* _Study material_:
——

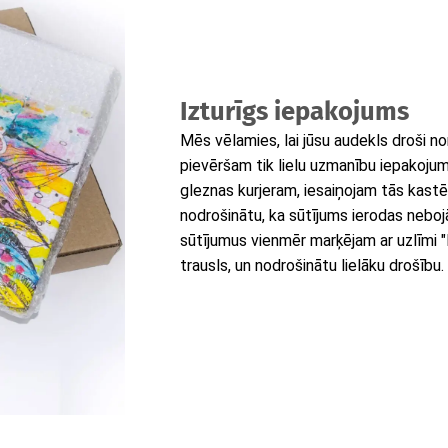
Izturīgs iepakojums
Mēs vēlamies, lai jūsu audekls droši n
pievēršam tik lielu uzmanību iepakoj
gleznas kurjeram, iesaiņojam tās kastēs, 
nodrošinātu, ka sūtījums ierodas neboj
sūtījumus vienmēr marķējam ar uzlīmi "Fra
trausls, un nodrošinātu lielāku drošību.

——

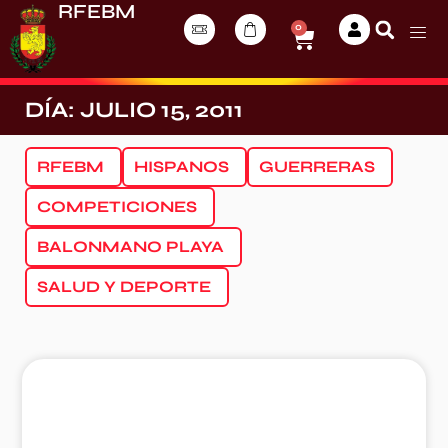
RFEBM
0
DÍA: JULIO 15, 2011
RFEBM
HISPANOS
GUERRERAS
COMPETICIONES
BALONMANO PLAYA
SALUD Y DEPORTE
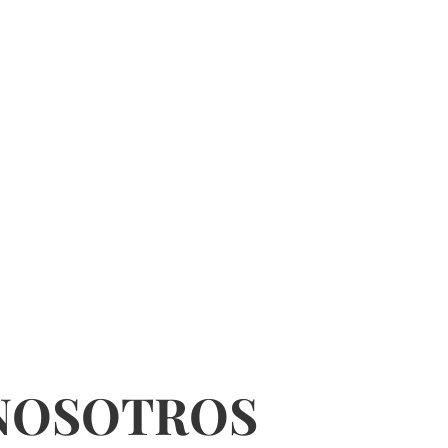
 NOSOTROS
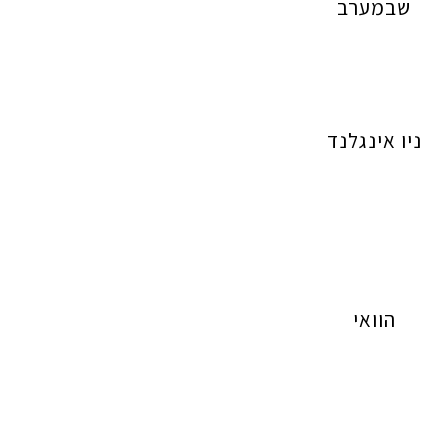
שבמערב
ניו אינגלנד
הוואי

——

* _Task directions_: Across the records above, show each line containing the word "nodrošinātu".

* _Reply_:
nodrošinātu, ka sūtījums ierodas neboj
trausls, un nodrošinātu lielāku drošību.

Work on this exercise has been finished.